**Task description**
What lines below contain the string "chất"? List them all.

**Recorded data**
::::::::::

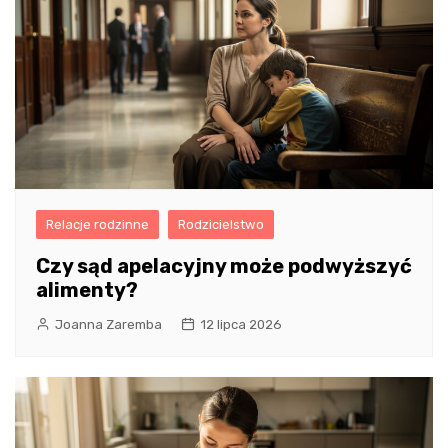
Relacje rodzinne
Rodzicielstwo
Czy sąd apelacyjny może podwyższyć
alimenty?
Joanna Zaremba
12 lipca 2026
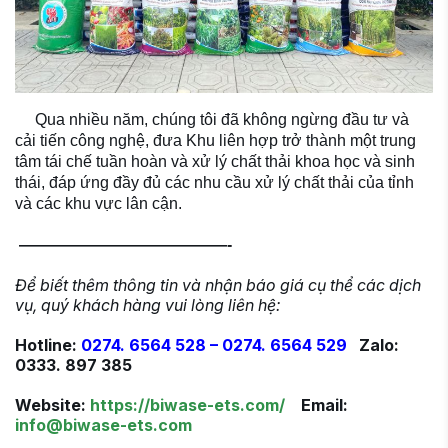
Qua nhiều năm, chúng tôi đã không ngừng đầu tư và
cải tiến công nghệ, đưa Khu liên hợp trở thành một trung
tâm tái chế tuần hoàn và xử lý chất thải khoa học và sinh
thái, đáp ứng đầy đủ các nhu cầu xử lý chất thải của tỉnh
và các khu vực lân cận.
—————————————-
Để biết thêm thông tin
và nhận báo giá cụ thể các dịch
vụ, quý khách hàng vui lòng liên hệ:
Hotline:
0274. 6564 528 – 0274. 6564 529
Zalo:
0333. 897 385
Website:
https://biwase-ets.com/
Email:
info@biwase-ets.com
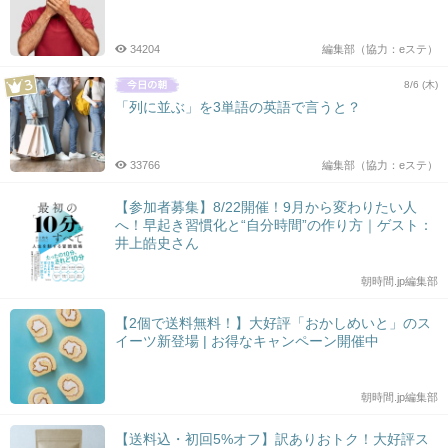
34204
編集部（協力：eステ）
8/6 (木)
「列に並ぶ」を3単語の英語で言うと？
33766
編集部（協力：eステ）
【参加者募集】8/22開催！9月から変わりたい人
へ！早起き習慣化と“自分時間”の作り方｜ゲスト：
井上皓史さん
朝時間.jp編集部
【2個で送料無料！】大好評「おかしめいと」のス
イーツ新登場 | お得なキャンペーン開催中
朝時間.jp編集部
【送料込・初回5%オフ】訳ありおトク！大好評ス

::::::::::

**Written solution**
tâm tái chế tuần hoàn và xử lý chất thải khoa học và sinh
thái, đáp ứng đầy đủ các nhu cầu xử lý chất thải của tỉnh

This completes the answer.